Há casos quase sem cura. Mas, felizmente, a medicina avança a passos largos e a indústria farmacêutica tem de acompanhar esse avanço. Foi descoberta recentemente a cura para quem gosta de música brega de má qualidade. Temos aqui na Farmácia de Nazrat Bem-Ary uma relação de cantores bregas, sem contra-indicação, que é tiro e queda para quem sofre desse mal. São os melhores do mercado e, muito embora alguns estejam fora de catálogo, ainda assim podem ser encontrados pela internet em qualquer site do ramo. Doses homeopáticas de Odair José, Amado Batista, Evaldo Braga, Nalva Aguiar, Diana, Reginaldo Rossi, Roberta Miranda, Agnaldo Timóteo, Roberto Müller, Vando, Orlando Dias, Ronaldo Adriano, Almir Rogério e Valdick Soriano curam qualquer enfermidade brega. Se esses não curarem, entrega pra Deus, o caso está perdido.

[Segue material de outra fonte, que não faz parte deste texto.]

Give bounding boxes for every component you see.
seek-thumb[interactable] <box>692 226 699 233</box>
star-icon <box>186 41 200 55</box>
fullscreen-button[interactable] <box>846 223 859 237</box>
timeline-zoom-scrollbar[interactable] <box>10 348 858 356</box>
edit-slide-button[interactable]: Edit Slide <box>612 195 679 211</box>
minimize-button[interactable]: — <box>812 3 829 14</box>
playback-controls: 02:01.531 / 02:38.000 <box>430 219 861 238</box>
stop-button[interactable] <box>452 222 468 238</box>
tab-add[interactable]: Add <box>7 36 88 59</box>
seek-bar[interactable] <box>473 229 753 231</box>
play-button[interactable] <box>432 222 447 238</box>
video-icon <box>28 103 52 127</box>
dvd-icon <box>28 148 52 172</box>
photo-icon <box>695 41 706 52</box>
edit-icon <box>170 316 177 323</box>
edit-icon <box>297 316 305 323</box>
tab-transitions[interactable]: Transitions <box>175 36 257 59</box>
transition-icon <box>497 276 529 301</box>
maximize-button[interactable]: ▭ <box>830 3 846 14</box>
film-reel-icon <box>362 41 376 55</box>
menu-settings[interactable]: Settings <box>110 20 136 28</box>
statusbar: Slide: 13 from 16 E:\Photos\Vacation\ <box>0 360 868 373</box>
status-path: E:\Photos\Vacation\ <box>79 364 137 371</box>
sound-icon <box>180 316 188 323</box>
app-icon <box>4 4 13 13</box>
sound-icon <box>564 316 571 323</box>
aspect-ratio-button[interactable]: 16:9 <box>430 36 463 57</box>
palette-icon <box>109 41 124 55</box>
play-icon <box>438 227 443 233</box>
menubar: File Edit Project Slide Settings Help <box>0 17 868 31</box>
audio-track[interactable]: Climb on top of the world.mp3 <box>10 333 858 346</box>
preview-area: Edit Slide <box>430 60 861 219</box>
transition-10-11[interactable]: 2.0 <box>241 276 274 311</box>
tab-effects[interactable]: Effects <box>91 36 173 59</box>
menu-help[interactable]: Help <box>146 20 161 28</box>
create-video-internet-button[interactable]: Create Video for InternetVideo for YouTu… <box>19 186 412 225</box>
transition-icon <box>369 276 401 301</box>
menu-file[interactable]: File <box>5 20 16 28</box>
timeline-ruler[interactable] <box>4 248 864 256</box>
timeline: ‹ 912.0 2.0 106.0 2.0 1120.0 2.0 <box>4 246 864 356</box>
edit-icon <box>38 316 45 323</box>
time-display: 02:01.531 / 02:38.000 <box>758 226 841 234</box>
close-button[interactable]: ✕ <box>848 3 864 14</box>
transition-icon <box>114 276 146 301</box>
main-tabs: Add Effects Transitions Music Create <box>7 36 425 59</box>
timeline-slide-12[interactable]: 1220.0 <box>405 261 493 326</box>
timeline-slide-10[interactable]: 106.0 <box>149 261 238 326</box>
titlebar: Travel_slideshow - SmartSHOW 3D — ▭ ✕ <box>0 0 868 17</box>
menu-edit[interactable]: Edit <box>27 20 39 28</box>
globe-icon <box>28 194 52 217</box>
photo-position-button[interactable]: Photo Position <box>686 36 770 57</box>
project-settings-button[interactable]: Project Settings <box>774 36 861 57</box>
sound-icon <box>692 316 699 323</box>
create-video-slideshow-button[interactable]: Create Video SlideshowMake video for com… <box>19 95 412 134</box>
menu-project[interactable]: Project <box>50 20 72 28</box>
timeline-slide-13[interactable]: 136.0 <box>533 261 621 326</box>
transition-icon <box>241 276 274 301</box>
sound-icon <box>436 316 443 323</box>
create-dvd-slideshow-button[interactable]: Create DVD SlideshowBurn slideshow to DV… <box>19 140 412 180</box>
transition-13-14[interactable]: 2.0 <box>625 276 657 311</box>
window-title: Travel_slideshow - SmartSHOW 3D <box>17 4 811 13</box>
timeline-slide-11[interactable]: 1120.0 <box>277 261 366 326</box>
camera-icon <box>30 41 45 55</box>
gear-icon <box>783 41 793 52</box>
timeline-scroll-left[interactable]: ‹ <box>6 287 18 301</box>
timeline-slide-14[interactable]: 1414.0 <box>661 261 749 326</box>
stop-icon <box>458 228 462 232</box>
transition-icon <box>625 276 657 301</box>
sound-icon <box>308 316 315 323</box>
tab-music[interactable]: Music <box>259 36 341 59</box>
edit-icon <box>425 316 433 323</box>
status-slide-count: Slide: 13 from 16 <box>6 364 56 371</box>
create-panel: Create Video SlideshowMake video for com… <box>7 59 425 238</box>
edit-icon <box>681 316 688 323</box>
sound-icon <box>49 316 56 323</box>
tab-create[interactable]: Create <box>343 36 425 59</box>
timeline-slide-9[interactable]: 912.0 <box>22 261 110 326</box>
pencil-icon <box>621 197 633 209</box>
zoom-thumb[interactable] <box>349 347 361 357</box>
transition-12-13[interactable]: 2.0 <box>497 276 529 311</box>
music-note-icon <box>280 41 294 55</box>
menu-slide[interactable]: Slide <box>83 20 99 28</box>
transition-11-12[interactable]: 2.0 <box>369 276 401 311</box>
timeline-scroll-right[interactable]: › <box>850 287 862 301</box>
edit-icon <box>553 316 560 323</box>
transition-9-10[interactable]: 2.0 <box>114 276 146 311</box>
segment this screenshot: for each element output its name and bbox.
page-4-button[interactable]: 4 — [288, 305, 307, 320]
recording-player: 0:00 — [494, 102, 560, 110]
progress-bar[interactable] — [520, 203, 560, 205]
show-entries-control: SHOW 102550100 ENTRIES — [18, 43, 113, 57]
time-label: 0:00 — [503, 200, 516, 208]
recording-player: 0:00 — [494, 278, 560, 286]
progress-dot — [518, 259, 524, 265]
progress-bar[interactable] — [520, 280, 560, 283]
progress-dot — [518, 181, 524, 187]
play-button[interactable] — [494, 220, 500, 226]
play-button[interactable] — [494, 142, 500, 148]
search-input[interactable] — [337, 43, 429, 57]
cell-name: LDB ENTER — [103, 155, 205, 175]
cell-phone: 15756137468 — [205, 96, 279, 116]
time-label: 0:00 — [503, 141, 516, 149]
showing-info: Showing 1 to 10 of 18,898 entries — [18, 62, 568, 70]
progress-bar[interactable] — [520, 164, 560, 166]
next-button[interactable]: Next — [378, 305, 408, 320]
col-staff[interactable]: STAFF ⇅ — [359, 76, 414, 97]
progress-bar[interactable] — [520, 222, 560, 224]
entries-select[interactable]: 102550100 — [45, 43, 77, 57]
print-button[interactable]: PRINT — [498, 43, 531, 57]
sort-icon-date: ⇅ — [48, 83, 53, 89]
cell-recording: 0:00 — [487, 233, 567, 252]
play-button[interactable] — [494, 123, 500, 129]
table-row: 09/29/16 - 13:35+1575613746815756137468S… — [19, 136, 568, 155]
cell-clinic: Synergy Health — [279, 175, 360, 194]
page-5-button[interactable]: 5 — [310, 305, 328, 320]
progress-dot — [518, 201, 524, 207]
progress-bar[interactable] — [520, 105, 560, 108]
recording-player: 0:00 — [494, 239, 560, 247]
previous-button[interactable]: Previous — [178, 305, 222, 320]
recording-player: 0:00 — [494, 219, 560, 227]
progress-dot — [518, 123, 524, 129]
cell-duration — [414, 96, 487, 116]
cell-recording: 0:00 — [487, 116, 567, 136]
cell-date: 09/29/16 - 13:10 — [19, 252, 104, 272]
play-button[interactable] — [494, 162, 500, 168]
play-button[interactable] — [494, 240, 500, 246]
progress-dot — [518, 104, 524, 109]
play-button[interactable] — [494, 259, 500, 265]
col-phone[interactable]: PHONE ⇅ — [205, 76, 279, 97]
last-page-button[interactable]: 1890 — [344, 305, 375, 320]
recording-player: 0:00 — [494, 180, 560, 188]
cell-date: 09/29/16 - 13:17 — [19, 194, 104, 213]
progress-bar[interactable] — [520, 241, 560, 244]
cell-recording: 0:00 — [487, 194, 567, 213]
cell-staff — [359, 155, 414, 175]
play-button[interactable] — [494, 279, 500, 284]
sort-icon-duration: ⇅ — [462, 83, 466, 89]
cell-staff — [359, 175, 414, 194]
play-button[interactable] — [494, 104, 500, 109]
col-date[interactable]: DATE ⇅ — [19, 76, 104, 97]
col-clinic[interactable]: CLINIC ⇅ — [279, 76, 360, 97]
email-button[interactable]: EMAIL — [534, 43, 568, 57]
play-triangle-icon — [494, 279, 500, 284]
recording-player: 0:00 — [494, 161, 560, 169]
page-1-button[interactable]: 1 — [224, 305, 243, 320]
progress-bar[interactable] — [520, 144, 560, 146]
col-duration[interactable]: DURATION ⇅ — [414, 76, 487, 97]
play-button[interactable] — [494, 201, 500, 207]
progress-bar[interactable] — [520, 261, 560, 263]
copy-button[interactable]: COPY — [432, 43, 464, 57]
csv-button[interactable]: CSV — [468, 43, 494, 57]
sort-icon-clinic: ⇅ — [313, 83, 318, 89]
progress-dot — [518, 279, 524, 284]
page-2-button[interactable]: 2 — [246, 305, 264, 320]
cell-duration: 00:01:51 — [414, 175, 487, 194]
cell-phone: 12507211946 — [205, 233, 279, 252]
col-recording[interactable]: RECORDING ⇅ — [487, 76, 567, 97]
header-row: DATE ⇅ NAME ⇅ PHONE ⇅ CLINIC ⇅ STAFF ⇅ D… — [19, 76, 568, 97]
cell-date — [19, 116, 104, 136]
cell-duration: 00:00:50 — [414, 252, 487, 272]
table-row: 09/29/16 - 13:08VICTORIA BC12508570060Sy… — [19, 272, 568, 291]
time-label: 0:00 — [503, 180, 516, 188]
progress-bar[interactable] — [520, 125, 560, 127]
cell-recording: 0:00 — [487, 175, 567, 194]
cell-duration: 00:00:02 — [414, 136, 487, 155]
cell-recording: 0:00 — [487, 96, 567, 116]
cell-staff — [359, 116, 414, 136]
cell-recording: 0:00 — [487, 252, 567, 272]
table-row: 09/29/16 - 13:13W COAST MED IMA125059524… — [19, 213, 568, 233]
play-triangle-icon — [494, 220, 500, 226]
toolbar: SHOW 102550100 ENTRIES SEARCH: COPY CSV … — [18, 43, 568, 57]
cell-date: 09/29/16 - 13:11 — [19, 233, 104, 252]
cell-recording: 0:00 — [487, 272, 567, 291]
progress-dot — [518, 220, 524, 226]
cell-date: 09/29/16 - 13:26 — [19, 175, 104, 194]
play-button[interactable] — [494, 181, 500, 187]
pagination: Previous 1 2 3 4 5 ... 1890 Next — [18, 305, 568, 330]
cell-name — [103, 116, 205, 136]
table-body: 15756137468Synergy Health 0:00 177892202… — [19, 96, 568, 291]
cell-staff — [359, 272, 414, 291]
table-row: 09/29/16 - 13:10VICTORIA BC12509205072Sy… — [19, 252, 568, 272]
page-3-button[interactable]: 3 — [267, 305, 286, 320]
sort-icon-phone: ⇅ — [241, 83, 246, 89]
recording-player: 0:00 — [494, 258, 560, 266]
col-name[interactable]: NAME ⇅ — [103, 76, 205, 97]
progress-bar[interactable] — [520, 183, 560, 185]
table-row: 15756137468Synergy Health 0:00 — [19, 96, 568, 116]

Mas, advirto a todos, não é apenas para essas doenças que temos remédios em nossa farmácia. Aqui há remédio para tudo. Não é prudente, no entanto, já de uma vez relacionar tantas doenças e seus respectivos meios curativos. Por isso aguardem que nova listagem será divulgada para o bem da cultura nacional.